Paul Whiteman, general secretary of school leaders’ union NAHT, said:

“It is extremely disappointing that the Chancellor has once again ignored the serious financial challenges facing schools within his spring statement. Like every household and business, schools are facing crippling rises in energy costs, to be funded from already stretched budgets. Every pound diverted to pay for increased energy bills is a pound that can’t be spent on children’s learning.”

Naomi Phillips, Deputy Chief Executive and Director of Policy and Research at Learning and Work Institute said:

“We welcome the Chancellor’s focus on business investment in innovation and skills.
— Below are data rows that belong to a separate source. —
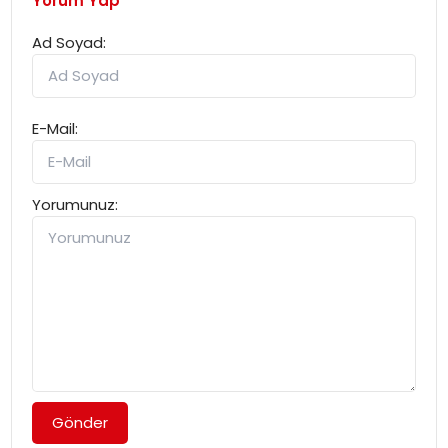
Yorum Yap
Ad Soyad:
E-Mail:
Yorumunuz:
Gönder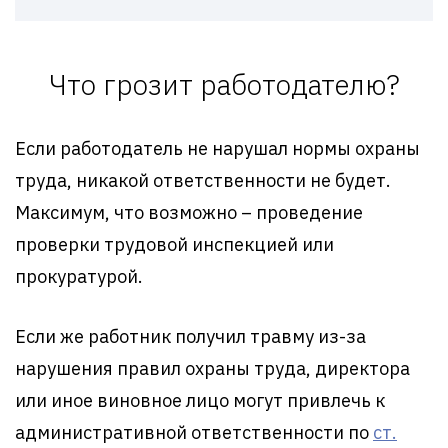
Что грозит работодателю?
Если работодатель не нарушал нормы охраны
труда, никакой ответственности не будет.
Максимум, что возможно – проведение
проверки трудовой инспекцией или
прокуратурой.
Если же работник получил травму из-за
нарушения правил охраны труда, директора
или иное виновное лицо могут привлечь к
административной ответственности по
ст.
Our research shows that employer investment in skills has fallen over the last decade, and too often the Government’s support for employer training has reinforced existing inequalities in access and opportunity, rather than tackling them. The review announced today needs to address these imbalances both for people and places through major reforms, including to the apprenticeship levy. 

“In terms of the labour market, the Government continues to ask the wrong question and has not meaningfully addressed the growth in economic inactivity in older workers, disabled people and people with long-term health conditions. More support is needed for people who have fallen out of the workforce who can return but need to retrain or reskill. Overall, today’s measures don’t do enough to help people who are out of work to weather the cost of living crisis.”

Amy Norman, Senior Researcher at the SMF, said:

“Apprenticeship numbers have been slipping for years now and the picture is particularly bleak for young people, with the proportion of under-19s starting apprenticeships falling by almost half since 2016/17. A good idea is being implemented poorly.

The Apprenticeship Levy has faced challenges since its introduction five years ago, so it is welcome to see the Chancellor recognise this by promising a review. Building greater flexibility into apprenticeships and how businesses can use Levy funds should be a cornerstone of reform.”

“Employer investment in skills and training is a key piece of solving Britain’s on-going productivity puzzle. Reforming the “Apprenticeship Levy is an opportunity to address skills gaps, help young people into work, and boost the productivity of British businesses.”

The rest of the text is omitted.